The changing face of the Indian family has undergone all these phases through the successive decades: its face now has the boldness of modernity; its features flaunt the adaptability vested in the post-modern predicament. Parents have willingly discarded their role as the strict guardians and slipped into the comfortable garbs of friendly solicitors for rebellious adolescents who, between shopping malls and internet dating, hardly manage any time for family vacations.

If the picture seems too bleak, we may at least take solace in the fact that family ties in India are at least decidedly stronger than any first world nation. Adults still earn respect for their greying (or balding) head, and get more than their fair share of pranams on demand. Ardent students still need all the blessings that they can muster from the grandparents before the dreaded mathematics examination.

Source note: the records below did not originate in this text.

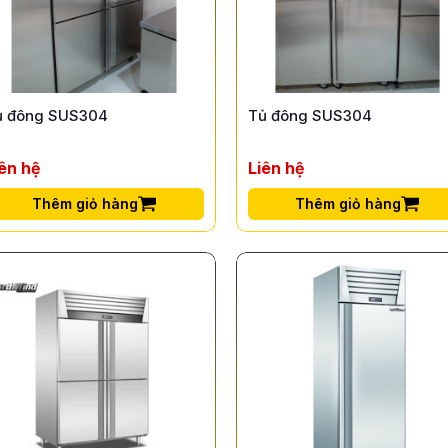
ủ đông SUS304
Tủ đông SUS304
iên hệ
Liên hệ
Thêm giỏ hàng
Thêm giỏ hàng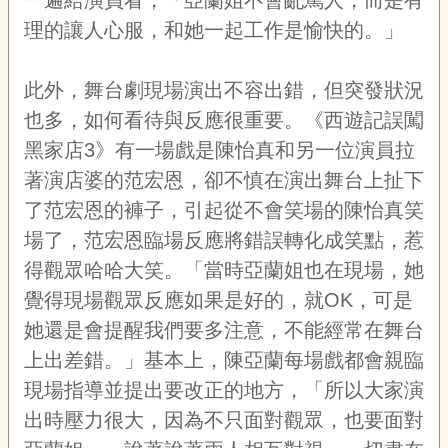
一遍給演員看，「亞蘭姐不會亂罵人，而是有
理的讓人心服，和她一起工作是愉快的。」
此外，舞台劇現場演出不容出錯，但突發狀況
也多，如何看待與反應很重要。《西遊記誤闖
黑家店
3
》有一場戲是陳怡真和另一位演員拉
著演店婆的范宏恩，卻不慎在演出舞台上扯下
了范宏恩的褲子，引起從不會笑場的陳怡真笑
場了，范宏恩臨場反應將錯誤轉化成笑點，惹
得觀眾哈哈大笑。「當時亞蘭姐也在現場，她
覺得現場觀眾反應如果是好的，就
OK
，可是
她還是會提醒我們要多注意，不能經常在舞台
上出差錯。」基本上，陳亞蘭每場戲都會親臨
現場指導並提出要改正的地方，「所以大家演
出時壓力很大，因為不只面對觀眾，也要面對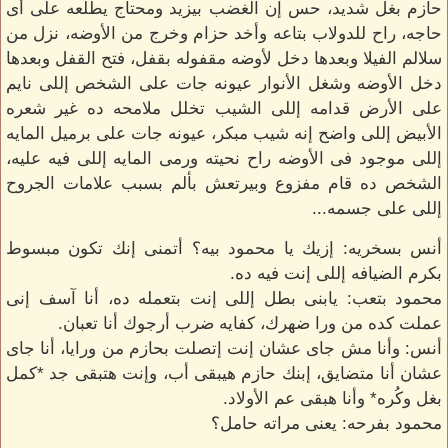
حازم بغل شديد، حس إن الغضب بيزيد ومحتاج يطلعه على أى
حاجه، راح للدولاب بتاعه وأخد حزام وخرج من الأوضه، نزل من
سلالم الفيلا وبعدها دخل لأوضه مقفوله بقفل، فتح القفل وبعدها
دخل الأوضه وشغل الأنوار عيونه جات على الشخص إللى نايم
على الأرض قدامه إللى الشيب تخلل ملامحه ده غير شعره
الأبيض إللى واضح إنه شيب مبكر، عيونه جات على برميل المايه
إللى موجود فى الأوضه راح نحيته ورمى المايه إللى فيه عليه،
الشخص ده قام مفزوع وبيرتعش بألم بسبب علامات الجروح
إللى على جسمه...
أنس بسخريه: إزيك يا محمود بيه؟ أتمنى إنك تكون مبسوط
بكرم الضيافه إللى إنت فيه ده.
محمود بتعب: يابنى بطل إللى إنت بتعمله ده، أنا آسف إنى
عملت كده من ورا ضهرك، كفايه ضرب أرجوك أنا تعبان.
أنس: وأنا مش جاى عشان إنت إتصلت بحازم من ورايا، أنا جاى
عشان أنا متضايق، إبنك حازم هيبقى أب، وإنت هتبقى جد *كمل
بغل وكُره* وأنا هبقى عم الأولاد.
محمود بفرحه: يعنى مراته حامل؟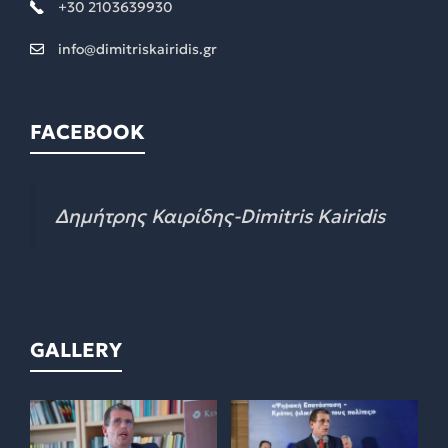
+30 2103639930
info@dimitriskairidis.gr
FACEBOOK
GALLERY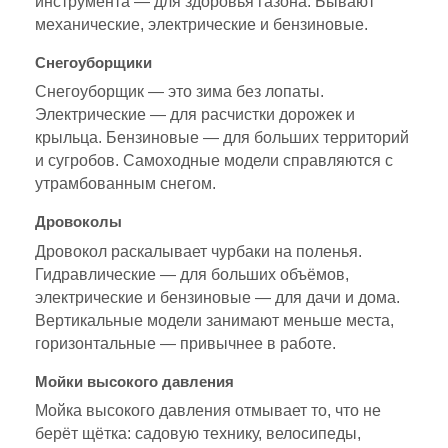
инструмента — для здоровья газона. Бывают
механические, электрические и бензиновые.
Снегоуборщики
Снегоуборщик — это зима без лопаты.
Электрические — для расчистки дорожек и
крыльца. Бензиновые — для больших территорий
и сугробов. Самоходные модели справляются с
утрамбованным снегом.
Дровоколы
Дровокол раскалывает чурбаки на поленья.
Гидравлические — для больших объёмов,
электрические и бензиновые — для дачи и дома.
Вертикальные модели занимают меньше места,
горизонтальные — привычнее в работе.
Мойки высокого давления
Мойка высокого давления отмывает то, что не
берёт щётка: садовую технику, велосипеды,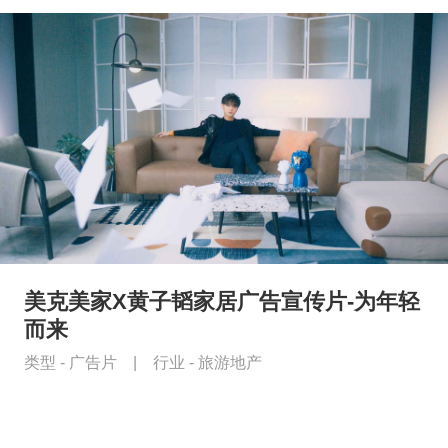
美克美家X黄子韬家居广告宣传片-为年轻
而来
类型 -
广告片
|
行业 -
旅游地产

Festivals and other rare occasions when the family reunites with friends and relatives are still a joyous excuse for the choicest home-made delicacies, the secret recipes for which are passed down as family heirloom for generations. Children mingle with cousins who they never knew existed. The scent of sweetmeats and old anecdotes fill the air with the heady sense of nostalgia – an incurable disease in Indians.

Anxious aunties still exchange resumes of the most eligible NRI bachelors for the next potential bride in the family.

We are still together, in spite of the distance. The face of this family has changed, but thankfully, has not yet altered beyond recognition. Let us hope that it stays that way. IPA

The author is a scholar at Jawaharlal Nehru University.